Im Übrigen, so Wasem, hätten auch die RSA-Neuerungen durch das Fairer-Kassenwettbewerb-Gesetz (GKV-FKG), also der Übergang zu einem „Vollmodell“ der berücksichtigten Krankheiten, die neu geschaffene Regionalkomponente oder der wieder eingeführte Risikopool, die bestehenden Unterdeckungen nicht kompensiert.
Der AOK-Bundesverband setzt sich dafür ein, den RSA auf Basis wissenschaftlicher Erkenntnisse weiterzuentwickeln. Fehlanreize zulasten besonders schutzbedürftiger Versichertengruppen müssten wirksam und schnell behoben werden, so der Verband. Der Wissenschaftliche Beirat zur Weiterentwicklung des RSA müsse die benannten Schwachstellen bei der Berücksichtigung vulnerabler Gruppen im Rahmen seiner für 2024 geplanten Evaluation untersuchen und der Ampelkoalition auf dieser Basis konkrete Vorschläge für die Weiterentwicklung machen. Dafür benötigten die Wissenschaftler noch in diesem Jahr einen gesetzlichen Auftrag. Geeignet wäre für den Verband das Krankenhauspflege-Entlastungsgesetz .
Der AOK-Bundesverband verweist darauf, dass empirische Basis der Untersuchung ein umfassender, für die Gesamt-GKV adjustierter Datensatz von rund 9,2 Millionen AOK-Versicherten ist. Um Verzerrungen durch die COVID-19-Pandemie zu vermeiden, dienten für die Untersuchung die Jahre 2018 und 2019 als Datenbasis. Gleichzeitig wurde das RSA-Modell des Jahres 2021 verwendet, sodass die RSA-Reform durch das GKV-FKG in der Analyse berücksichtigt wird.
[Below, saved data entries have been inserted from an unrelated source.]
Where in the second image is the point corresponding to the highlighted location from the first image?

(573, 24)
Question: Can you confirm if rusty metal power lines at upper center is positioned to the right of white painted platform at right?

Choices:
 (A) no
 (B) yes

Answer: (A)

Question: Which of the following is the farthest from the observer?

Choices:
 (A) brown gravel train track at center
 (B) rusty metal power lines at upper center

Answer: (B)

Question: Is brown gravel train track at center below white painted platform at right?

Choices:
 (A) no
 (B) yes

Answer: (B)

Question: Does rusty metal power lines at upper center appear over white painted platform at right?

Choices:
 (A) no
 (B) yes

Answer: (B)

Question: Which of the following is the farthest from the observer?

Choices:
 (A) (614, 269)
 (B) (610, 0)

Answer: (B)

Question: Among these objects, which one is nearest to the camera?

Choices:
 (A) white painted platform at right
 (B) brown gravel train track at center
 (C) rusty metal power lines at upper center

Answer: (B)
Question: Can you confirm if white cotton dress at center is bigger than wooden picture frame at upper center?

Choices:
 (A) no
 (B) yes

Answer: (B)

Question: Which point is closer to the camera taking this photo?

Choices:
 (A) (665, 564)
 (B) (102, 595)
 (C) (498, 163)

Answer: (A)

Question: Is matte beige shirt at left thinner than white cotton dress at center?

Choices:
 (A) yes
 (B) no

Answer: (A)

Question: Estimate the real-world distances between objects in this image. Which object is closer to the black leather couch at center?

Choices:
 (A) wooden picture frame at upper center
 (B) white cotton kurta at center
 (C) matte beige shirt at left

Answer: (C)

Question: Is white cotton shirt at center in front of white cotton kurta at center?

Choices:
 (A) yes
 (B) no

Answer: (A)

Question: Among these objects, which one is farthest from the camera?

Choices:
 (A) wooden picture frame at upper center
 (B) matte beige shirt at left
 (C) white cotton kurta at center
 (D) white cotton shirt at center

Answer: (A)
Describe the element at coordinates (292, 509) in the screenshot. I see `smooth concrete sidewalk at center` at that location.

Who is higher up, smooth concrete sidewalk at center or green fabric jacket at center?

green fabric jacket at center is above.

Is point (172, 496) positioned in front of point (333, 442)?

„Weiterentwicklung des RSA – Berücksichtigung sozioökonomischer Versichertenmerkmale“, Institut für Betriebswirtschaft und Volkswirtschaft der Universität Duisburg-Essen. Autoren sind Prof. Dr. Gerald Lux ; Prof. Dr. Jürgen Wasem ; Prof. Dr. Florian Buchner und Theresa Hüer M.A .
Die Ziele des morbiditätsorientierten Risikostrukturausgleichs (Morbi-RSA)der gesetzlichen Krankenkassen
eine Vermeidung von Verzerrungen im Kassenwettbewerb
möglichst zielgenaue Zuweisungen aus dem Gesundheitsfonds für einzelne Versicherte und Versichertengruppen
Systematische Unter-/Überdeckungen von Versichertengruppen zu vermeiden, da sie unerwünschte Anreize zur Risikoselektion setzen und den Kassenwettbewerb verzerren können.